We receive the Body of Christ so we might become the Body of Christ, and I’m convinced that is what he meant by the Second Coming.

But he’s going to pay a price for it.

The authorities will no longer his tolerate his eating with sinners or healing on the Sabbath or living out the truth that he is the Son of God, and we all know what lies right around the corner.

And here’s another interesting reality. You would think with the stakes this high Jesus would fall back on what has consistently caused people to follow him this entire three years: the miracles.

Perhaps some people followed him because they were excited when they heard things like, “You must lose your life to save it,” and “Sell everything you have and give it to the poor.”

But probably most people were brought in because they witnessed a healing, or experienced him feeding the five thousand, or heard of him walking on water.

Surely, in this moment, when he was searching for a way to help the disciples endure the unendurable, he would use his supernatural powers to change them or help them or equip them in some way.

But he didn’t.

The miraculous thing about the Last Supper is that it is not miraculous at all.

He gives them bread and wine and tells them why it is important, but he doesn’t make it fly around the room or emit holy light.

It’s not holy or special at all.

It’s just bread and wine that we say is holy and special because he gave it to us.

This is the birth of sacrament, the birth of the great sacrament that we rely on to heal and transform us every week.

And what is sacrament? It is grace poured through utterly everyday, ordinary, physical objects for the purpose of transforming the receiver.

This is the turning point for Jesus.

This is when he commences his self-emptying in earnest, his giving up of all his power and glory which will end in his having emptied himself so much that by the time he is dying on the Cross, he can no longer feel or communicate with God.

“My God, my God, why have you forsaken me?”

Jesus has so given himself away at that point that when he reaches for the Divine, he finds nothing.

He has become utterly human in his solidarity with us on the Cross.

And it starts here, tonight, now.

Here, in the unmiraculous sacrament, he begins his emptying of himself, the draining away of his divine power and glory until he becomes the broken and beaten man crucified on the Cross.

This is the birth of sacrament. It comes from his unmiraculous and human self, and becomes the miraculous means of our being in touch with his divine self.

In addition to helping us understand Jesus, seeing this moment for what it is helps us understand ourselves.

Jesus told us to follow him, to go where he goes and live as he teaches.

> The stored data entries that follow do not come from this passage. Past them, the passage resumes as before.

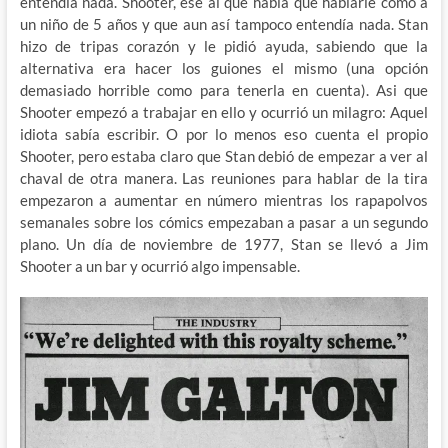
entendía nada. Shooter, ese al que había que hablarle como a
un niño de 5 años y que aun así tampoco entendía nada. Stan
hizo de tripas corazón y le pidió ayuda, sabiendo que la
alternativa era hacer los guiones el mismo (una opción
demasiado horrible como para tenerla en cuenta). Asi que
Shooter empezó a trabajar en ello y ocurrió un milagro: Aquel
idiota sabía escribir. O por lo menos eso cuenta el propio
Shooter, pero estaba claro que Stan debió de empezar a ver al
chaval de otra manera. Las reuniones para hablar de la tira
empezaron a aumentar en número mientras los rapapolvos
semanales sobre los cómics empezaban a pasar a un segundo
plano. Un día de noviembre de 1977, Stan se llevó a Jim
Shooter a un bar y ocurrió algo impensable.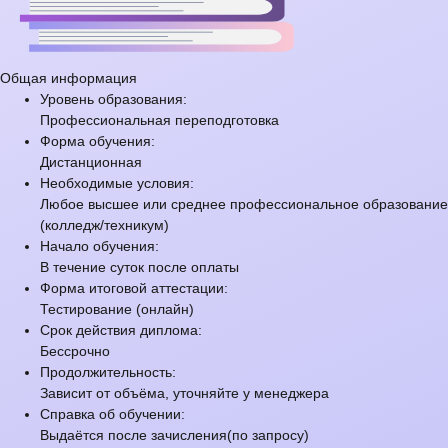
Общая информация
Уровень образования:
Профессиональная переподготовка
Форма обучения:
Дистанционная
Необходимые условия:
Любое высшее или среднее профессиональное образование
(колледж/техникум)
Начало обучения:
В течение суток после оплаты
Форма итоговой аттестации:
Тестирование (онлайн)
Срок действия диплома:
Бессрочно
Продолжительность:
Зависит от объёма, уточняйте у менеджера
Справка об обучении:
Выдаётся после зачисления(по запросу)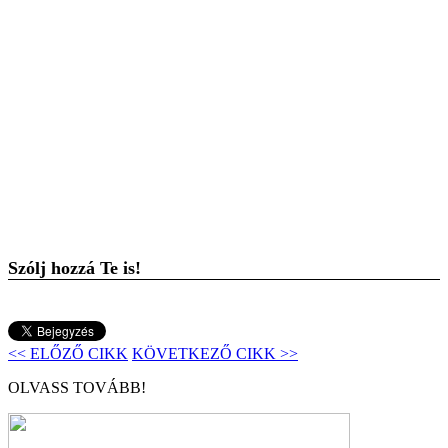
Szólj hozzá Te is!
<< ELŐZŐ CIKK
KÖVETKEZŐ CIKK >>
OLVASS TOVÁBB!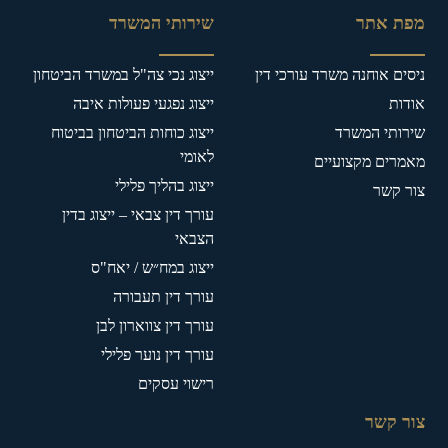
מפת אתר
שירותי המשרד
ניסים אוחנה משרד עורכי דין
ייצוג נכי צה"ל במשרד הביטחון
אודות
ייצוג נפגעי פעולות איבה
שירותי המשרד
ייצוג כוחות הביטחון בביטוח
לאומי
מאמרים מקצועיים
ייצוג בהליך פלילי
צור קשר
עורך דין צבאי – ייצוג בדין
הצבאי
ייצוג במח״ש / יאח"ס
עורך דין תעבורה
עורך דין צווארון לבן
עורך דין נוער פלילי
רישוי עסקים
צור קשר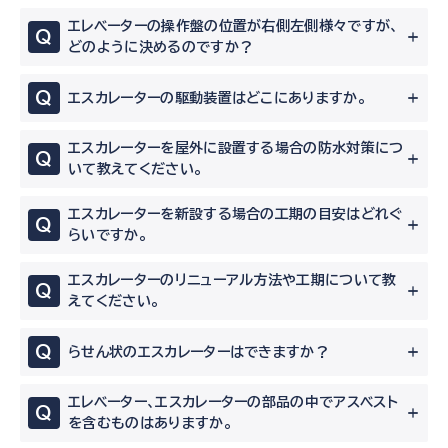
エレベーターの操作盤の位置が右側左側様々ですが、
Q
どのように決めるのですか？
Q
エスカレーターの駆動装置はどこにありますか。
エスカレーターを屋外に設置する場合の防水対策につ
Q
いて教えてください。
エスカレーターを新設する場合の工期の目安はどれぐ
Q
らいですか。
エスカレーターのリニューアル方法や工期について教
Q
えてください。
Q
らせん状のエスカレーターはできますか？
エレベーター、エスカレーターの部品の中でアスベスト
Q
を含むものはありますか。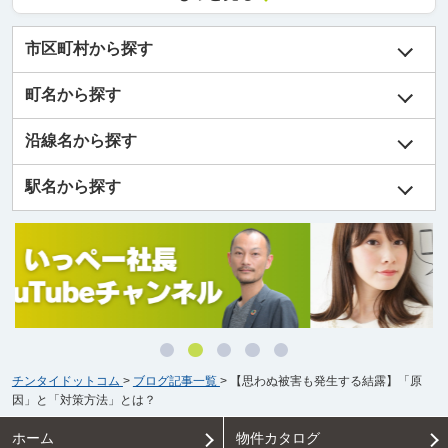
市区町村から探す
町名から探す
沿線名から探す
駅名から探す
チンタイドットコム
>
ブログ記事一覧
>
【思わぬ被害も発生する結露】「原
因」と「対策方法」とは？
ホーム
物件カタログ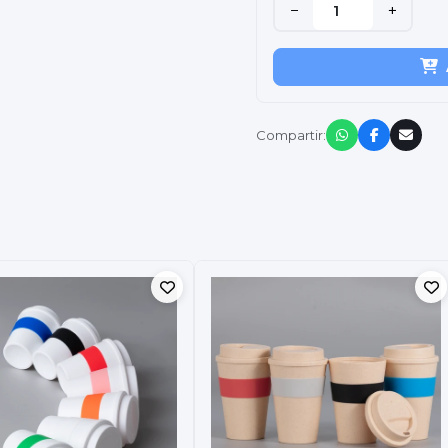
−
+
Compartir: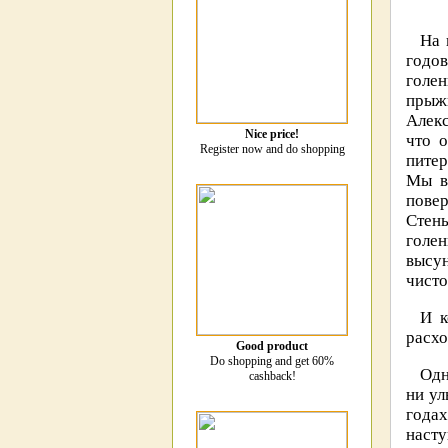
На 
годов
голен
прыж
Алекс
Nice price!
что 
Register now and do shopping
питер
Мы в
пове
Стень
голен
высун
чисто
И к
расхо
Good product
Do shopping and get 60%
Одн
cashback!
ни ул
года
наст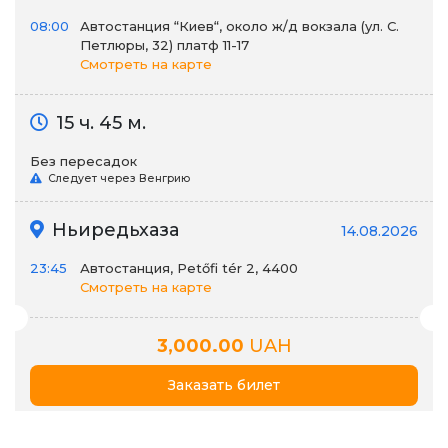
08:00
Автостанция “Киев“, около ж/д вокзала (ул. С.
Петлюры, 32) платф 11-17
Смотреть на карте
15 ч. 45 м.
Без пересадок
Следует через Венгрию
Ньиредьхаза
14.08.2026
23:45
Автостанция, Petőfi tér 2, 4400
Смотреть на карте
3,000.00
UAH
Заказать билет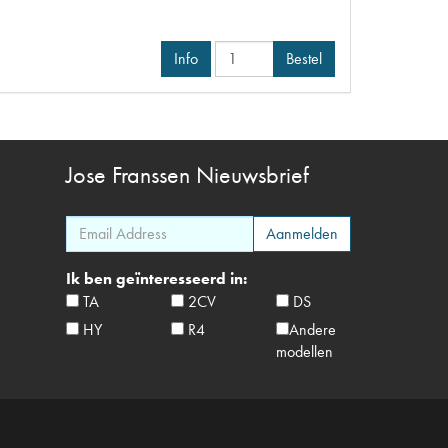
Info
Bestel
Jose Franssen
Nieuwsbrief
Ik ben geïnteresseerd in:
TA
2CV
DS
HY
R4
Andere
modellen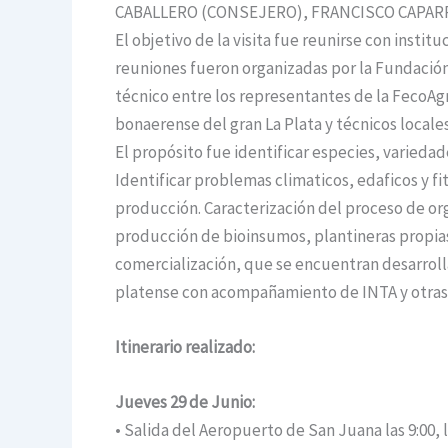
CABALLERO (CONSEJERO), FRANCISCO CAPAR
El objetivo de la visita fue reunirse con insti
reuniones fueron organizadas por la Fundació
técnico entre los representantes de la FecoAgr
bonaerense del gran La Plata y técnicos locale
El propósito fue identificar especies, variedade
Identificar problemas climaticos, edaficos y fi
producción. Caracterización del proceso de org
producción de bioinsumos, plantineras propias 
comercialización, que se encuentran desarroll
platense con acompañamiento de INTA y otras 
Itinerario realizado:
Jueves 29 de Junio:
• Salida del Aeropuerto de San Juana las 9:00, ll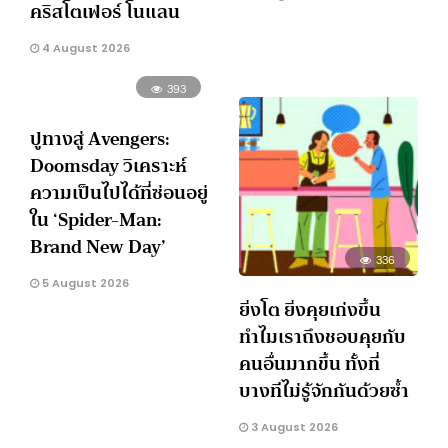
คริสโตเฟอร์ โนแลน
4 August 2026
393
ปูทางสู่ Avengers:
Doomsday วิเคราะห์
ความเป็นไปได้ที่ซ่อนอยู่
ใน ‘Spider-Man:
Brand New Day’
336
5 August 2026
ยิ่งโต ยิ่งคุยเก่งขึ้น
ทำไมเราถึงชอบคุยกับ
คนอื่นมากขึ้น ทั้งที่
บางทีไม่รู้จักกันด้วยซ้ำ
3 August 2026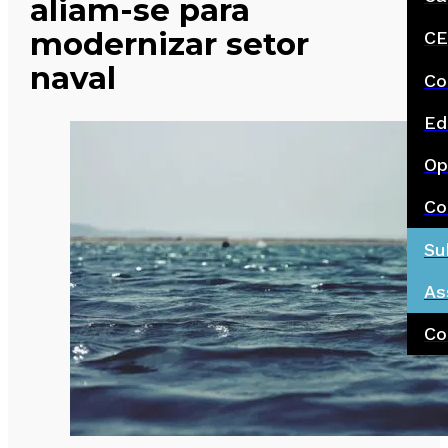
aliam-se para
modernizar setor
CE
naval
Co
Ed
Op
Co
Su
As
Co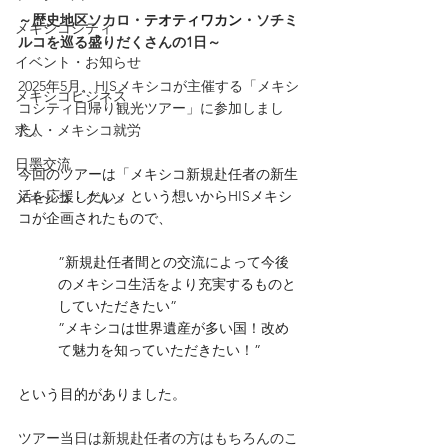
～歴史地区ソカロ・
テオティワカン
・ソチミ
メキシコシティ
ルコを巡る盛りだくさんの1日～
イベント・お知らせ
2025年5月、HISメキシコが主催する「メキシ
メキシコビジネス
コシティ日帰り観光ツアー」に参加しまし
た。
求人・メキシコ就労
日墨交流
今回のツアーは「メキシコ新規赴任者の新生
活を応援したい」という想いからHISメキシ
メキシコ・グルメ
コが企画されたもので、
”新規赴任者間との交流によって今後
のメキシコ生活をより充実するものと
していただきたい”
”メキシコは世界遺産が多い国！改め
て魅力を知っていただきたい！”
という目的がありました。
ツアー当日は新規赴任者の方はもちろんのこ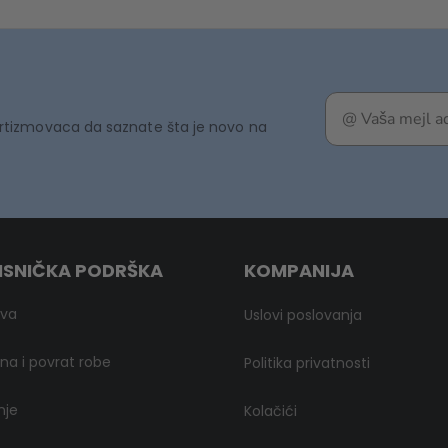
rtizmovaca da saznate šta je novo na
ISNIČKA PODRŠKA
KOMPANIJA
ava
Uslovi poslovanja
a i povrat robe
Politika privatnosti
nje
Kolačići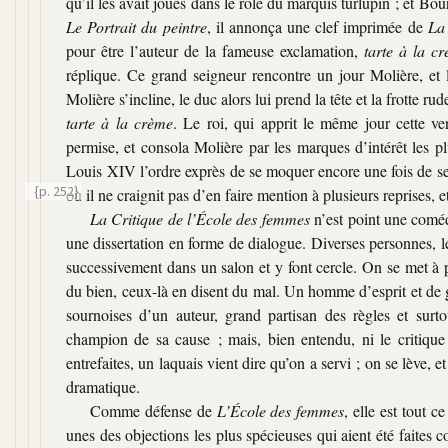
qu’il les avait joués dans le rôle du marquis turlupin ; et B
Le Portrait du peintre
, il annonça une clef imprimée de
La
pour être l’auteur de la fameuse exclamation,
tarte à la c
réplique. Ce grand seigneur rencontre un jour Molière, et 
Molière s’incline, le duc alors lui prend la tête et la frotte 
tarte à la crème
. Le roi, qui apprit le même jour cette ve
permise, et consola Molière par les marques d’intérêt les p
Louis XIV l’ordre exprès de se moquer encore une fois de s
{p. 252}
où il ne craignit pas d’en faire mention à plusieurs reprises,
La Critique de l’École des femmes
n’est point une coméd
une dissertation en forme de dialogue. Diverses personnes, les 
successivement dans un salon et y font cercle. On se met à p
du bien, ceux-là en disent du mal. Un homme d’esprit et de 
sournoises d’un auteur, grand partisan des règles et sur
champion de sa cause ; mais, bien entendu, ni le critique 
entrefaites, un laquais vient dire qu’on a servi ; on se lève, e
dramatique.
Comme défense de
L’École des femmes
, elle est tout 
unes des objections les plus spécieuses qui aient été faites c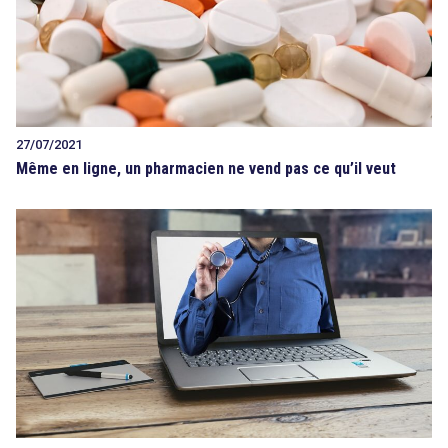
27/07/2021
Même en ligne, un pharmacien ne vend pas ce qu’il veut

So we have to examine the terrifying possibility: if the self-emptying Jesus chooses in table fellowship to offer is his un-powerful, non-miracle performing human self, to be the means of feeding and healing us, what does that mean for us?

He is human like us, more in these few days than in any other of his life, and that is how he becomes the sacrament.

So too will we ordinary human beings become sacraments ourselves by participating in Jesus’ work here.

He channeled grace into them by giving himself, and we can channel grace into others by giving ourselves.

No miracles necessary.

Only ordinary human things like bread and wine and water and hands and feet and arms to walk, lift, carry, hug, bathe, serve.

Only the humble practice of eating with sinners, like he did, which means eating together.

This is the challenging but energizing reality we accept by sitting at this table tonight.

Doing work that honors and serves Jesus by honoring and serving others does not require you to muster any divine power.

It simply requires you to be human like Jesus was, and at the Last Supper, Jesus was human by doing ordinary things with extraordinary love.

This is how we become the Second Coming of Christ, by letting ourselves be used and given to the world as sacrament, grace poured through the everyday, the unremarkable, the familiar and small and powerless.

It is a high calling to be ordinary for Jesus.

But it isn’t just business as usual, because it means letting the grace of God stream through your ordinary self, and that is an act that requires unparalleled courage.

Thank God that Jesus gives us that courage tonight by giving us himself.